# Installing a wall in garage



## Gixxer6 (Apr 5, 2014)

My garage used to be split into 3 different sections: the main garage, a toilet and a storage room, each with their own door. The original internal wall was a single brick wall and the previous owner decided that it was a good idea to remove the walls and remove the internal toilet and storage room and have a longer garage. In the process the toilet was removed and the waste pipe blocked up with cement (genius!).
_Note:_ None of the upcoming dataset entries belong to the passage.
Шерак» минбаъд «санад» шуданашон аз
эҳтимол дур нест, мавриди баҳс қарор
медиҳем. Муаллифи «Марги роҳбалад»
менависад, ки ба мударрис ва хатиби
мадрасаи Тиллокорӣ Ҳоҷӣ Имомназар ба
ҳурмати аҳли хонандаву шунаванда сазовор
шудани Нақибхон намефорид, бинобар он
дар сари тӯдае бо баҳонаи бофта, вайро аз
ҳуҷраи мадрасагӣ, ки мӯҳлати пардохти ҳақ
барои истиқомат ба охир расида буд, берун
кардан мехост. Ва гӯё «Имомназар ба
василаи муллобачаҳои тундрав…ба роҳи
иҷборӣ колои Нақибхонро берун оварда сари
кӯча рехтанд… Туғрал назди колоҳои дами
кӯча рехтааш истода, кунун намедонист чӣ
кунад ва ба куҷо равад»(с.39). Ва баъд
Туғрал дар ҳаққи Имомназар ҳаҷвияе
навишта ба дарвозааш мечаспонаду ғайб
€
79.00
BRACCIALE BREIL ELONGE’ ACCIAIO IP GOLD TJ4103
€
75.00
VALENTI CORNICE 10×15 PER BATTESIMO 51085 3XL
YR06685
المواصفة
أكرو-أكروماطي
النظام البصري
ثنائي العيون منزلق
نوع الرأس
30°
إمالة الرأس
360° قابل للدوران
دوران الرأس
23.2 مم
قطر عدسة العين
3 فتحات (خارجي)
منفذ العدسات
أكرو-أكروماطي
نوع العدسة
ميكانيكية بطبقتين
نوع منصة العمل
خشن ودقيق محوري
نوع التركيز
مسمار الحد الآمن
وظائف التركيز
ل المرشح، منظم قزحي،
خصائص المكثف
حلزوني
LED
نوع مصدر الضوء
What I'd like to do is install a toilet and erect an internal wall to keep the toilet separate from the garage and was thinking of using plasterboard but would prefer something stronger maybe marine plywood or would plasterboard be sufficient for an internal toilet wall?

Thanks!


----------



## andy__d (Jun 27, 2018)

if you can frame the wall with decent size wood (if its load bearing or not will determine the sizes )
clad both sides with plasterboard it would be fine
you Could look at the plasterboard with fire retardant coatings as its a garage,, 
any electrical wires in the studding wall Personally i would use a metal conduit to protect them from screws used to hang shelves on the sides
Which is a + point to framing the wall Then cladding , you will have vertical And horrizontal wood to screw "things" to,, as plasterboard on its own, wont cope,,and the loo roll holder falling off and rolling out of reach at The wrong moment,, Will happen


----------



## Darlofan (Nov 24, 2010)

A stud wall with plaster board will be fine but if you're planning on hanging things on it ply would be better. Depends what you need from it.


----------



## RedUntilDead (Feb 10, 2009)

Marmox, hardie, backer board. All better than plaster board if heat, fire and sound insulation is needed. Far better than plasterboard if you don’t need to hang stuff from it.
What about dot and dab on a thermal block wall?


----------